Scrubbed of Ketchup Stains, LS Lowry Work Ready to Debut

L.S. Lowry's "View of Deptford Power Station from Greenwich" the larger painting that inspired the ketchup-stained work. Courtesy of the National Maritime Museum, London.

Restorers preparing The Thames at Greenwich, by British artist LS Lowry (1887–1976), for its public debut had an unusual conservation challenge: tomato ketchup stains. As reported by the BBC, the oil painting, which has hung in a family home since the 1970s, will be on display at the Lowry Arts Centre in Salford, England, through December.

According to a BBC interview with a Lowry Arts Centre spokesperson, the work “had a light layer of surface dirt [and] two small and very old, ketchup stains,” thought to have been acquired during its years in the private residence.

The painting and a related drawing that will accompany it in the exhibition, both circa 1957–59, were created in connection with Lowry’s major 1959 work, View of Deptford Power Station from Greenwich, which belongs to London’s National Maritime Museum.
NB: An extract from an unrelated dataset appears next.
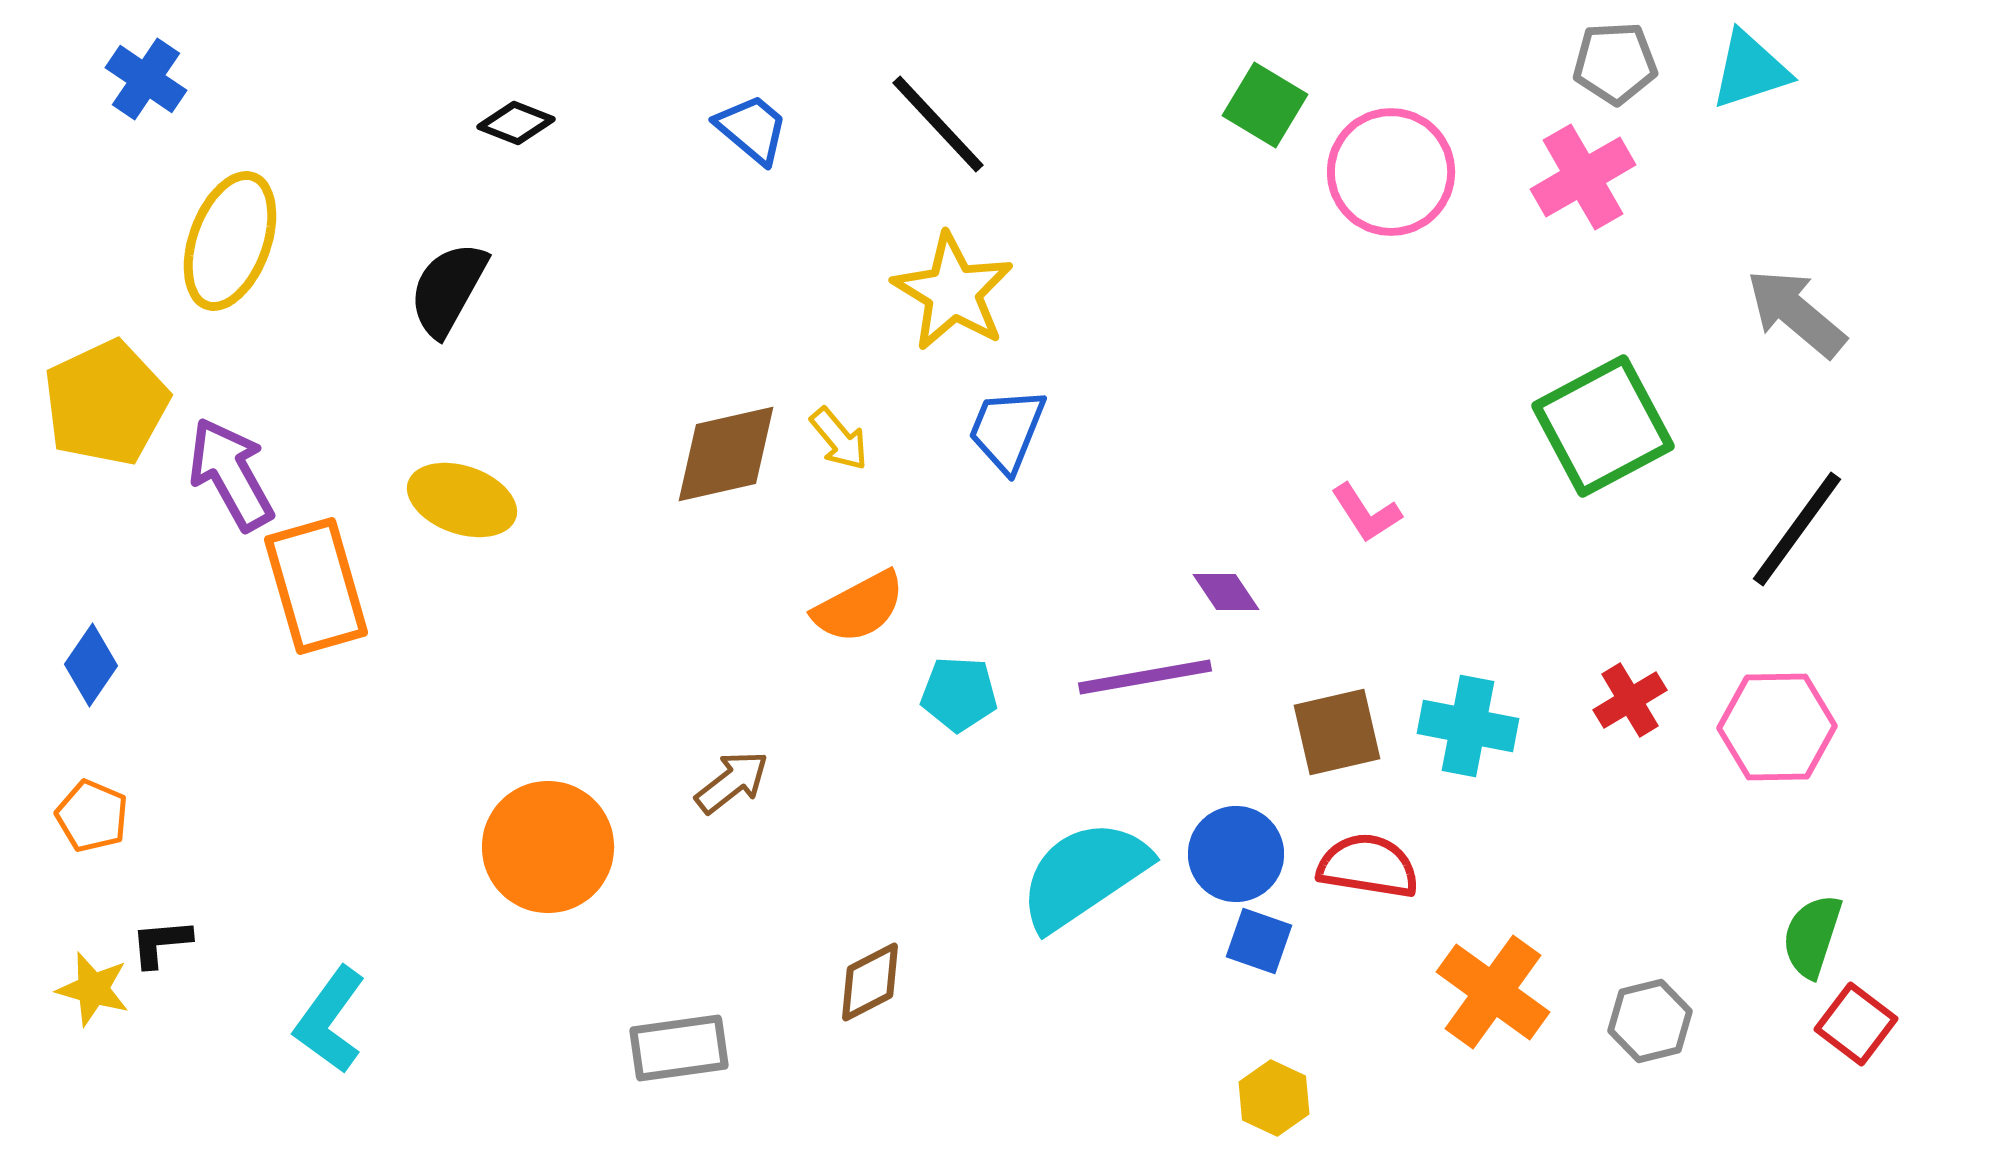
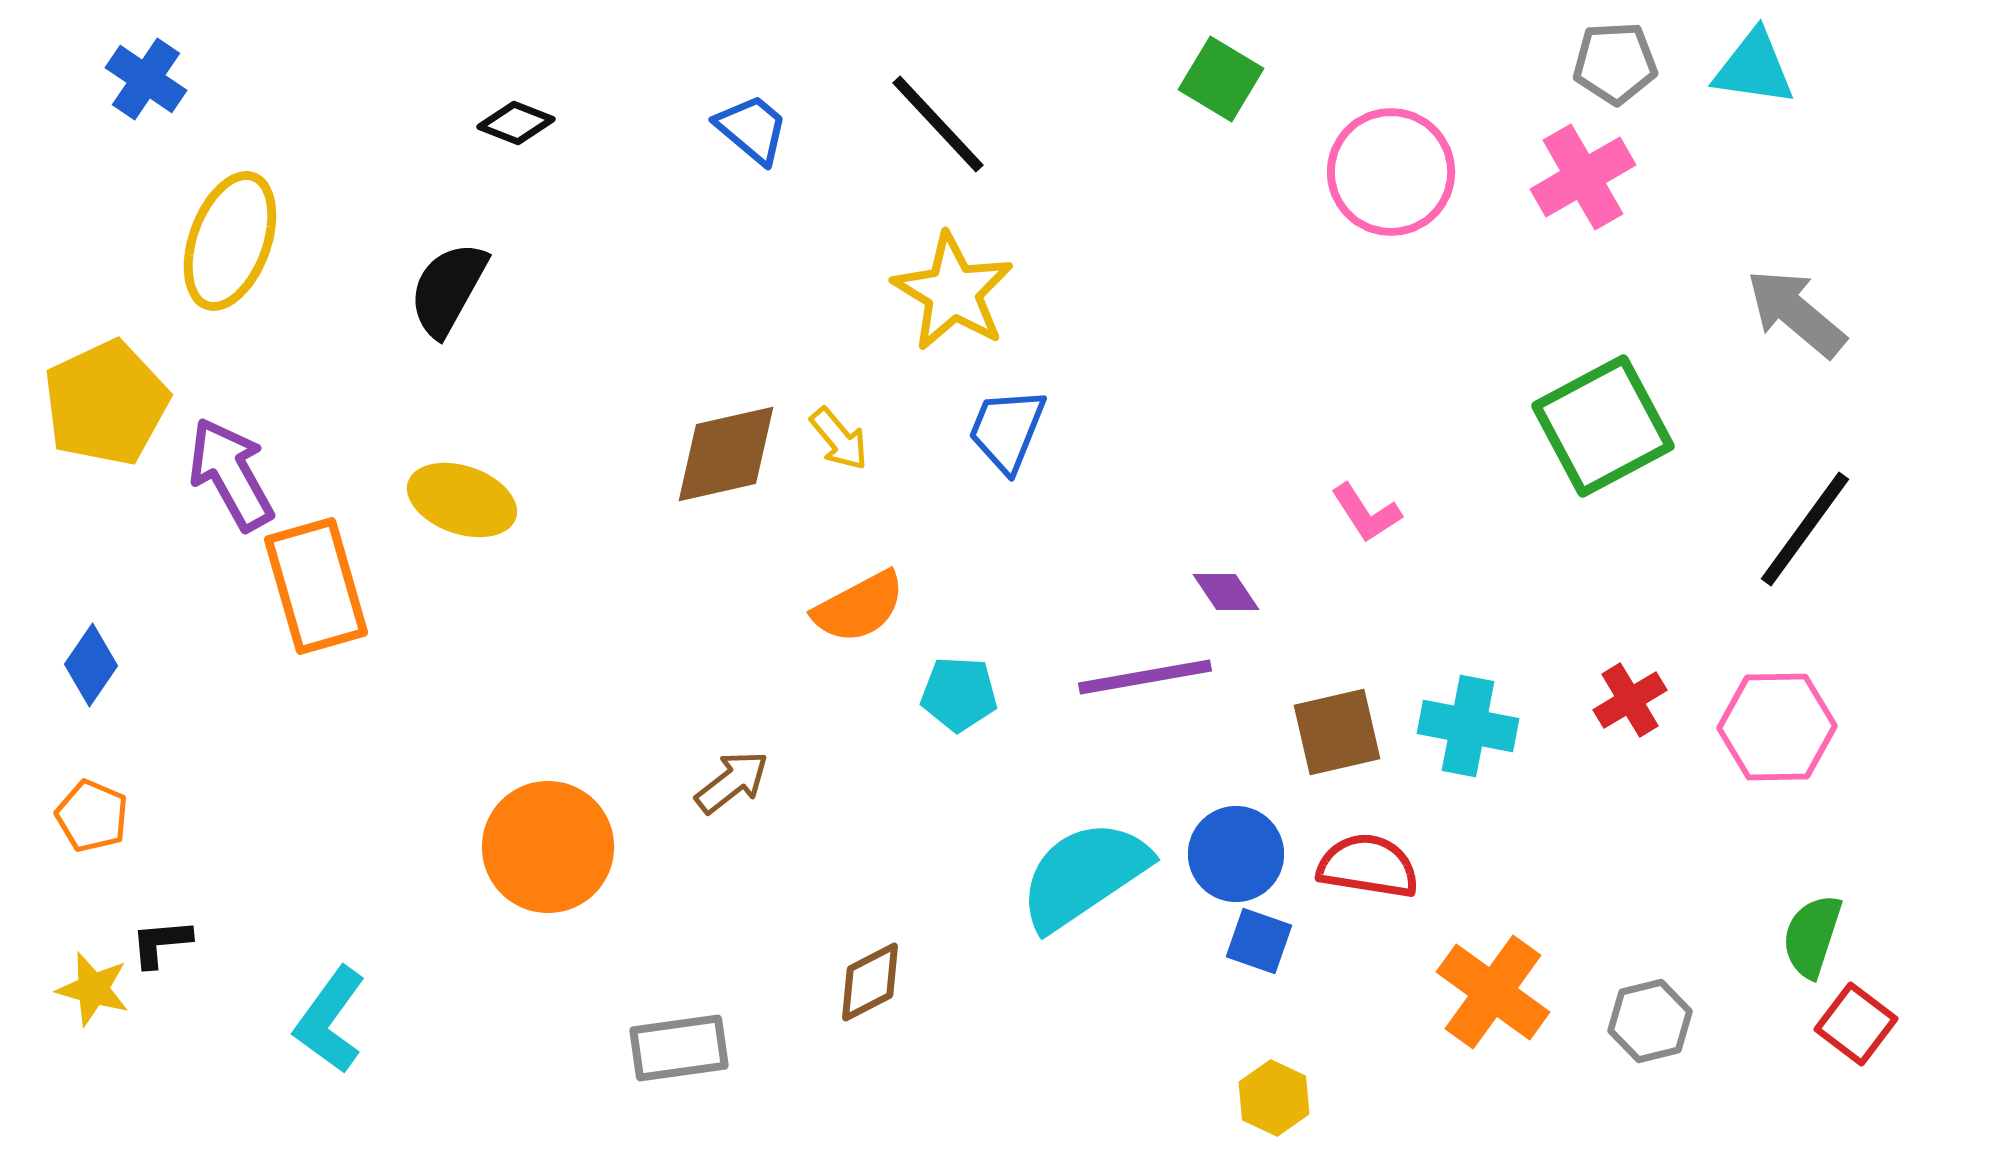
cyan triangle at (1750, 70): moved 4 px right, 2 px up; rotated 26 degrees clockwise
green square at (1265, 105): moved 44 px left, 26 px up
black line at (1797, 529): moved 8 px right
The center’s curator, Clare Stewart, told the BBC that it is “very exciting to be able to display pictures which will be completely unknown to our visitors.”

Although Lowry was “a regular visitor to London,” Stewart added, “his views of the city are relatively rare.” While his paintings of street traffic in Piccadilly Circus are well-known, “his fascination with waterways, however, meant he was obviously drawn to the Thames—and these works are a great example of that.”